(Applicable to District Court and Superior Court)
The judge may appoint an interpreter or expert if justice so requires and may determine the reasonable compensation for such services and direct payment therefor.
This rule is an abbreviated version of Fed.R.Crim.P. 28 as it appeared prior to amendment in 1975. Federal Rule 28 now deals only with interpreters; the provisions governing expert witnesses, formerly Federal Rule 28(a), are now contained in Fed.R.Evid. 706. See Maine R.Crim.P. 28.

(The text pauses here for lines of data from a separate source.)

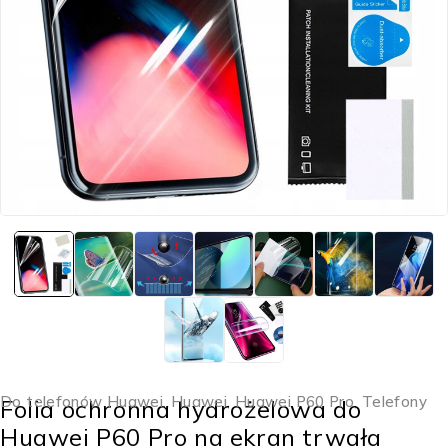
Do telefonów Huawei
,
Huawei
,
Huawei P60 Pro
,
Telefony
Folia ochronna hydrożelowa do
Huawei P60 Pro na ekran trwała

The right of a defendant to be present at trial, see e.g., Lewis v. United States , 146 U.S. 370, 372 (1892)--in the sense of being able to comprehend and participate meaningfully in the proceeding, United States ex rel. Negron v. New York , 434 F.2d 386 (2d Cir.1970)--the requirement that a defendant have “sufficient ... ability to consult with his lawyer with a reasonable degree of rational understanding,” Dusky v. United States , 362 U.S. 402 (1960), and the sixth amendment right to be confronted with adverse witnesses, applicable to the states through the fourteenth amendment, Pointer v. Texas , 380 U.S. 400 (1965), mandate that an interpreter be available to the defendant or witness who cannot effectively communicate. “Otherwise, ‘[t]he adjudication loses its character as a reasoned interaction ... and becomes an invective against an insensible object.’ ” United States ex rel. Negron, supra at 389, quoting Note, Incompetency to Stand Trial, (1969) 81 HARVARD L.REV. 454, 458.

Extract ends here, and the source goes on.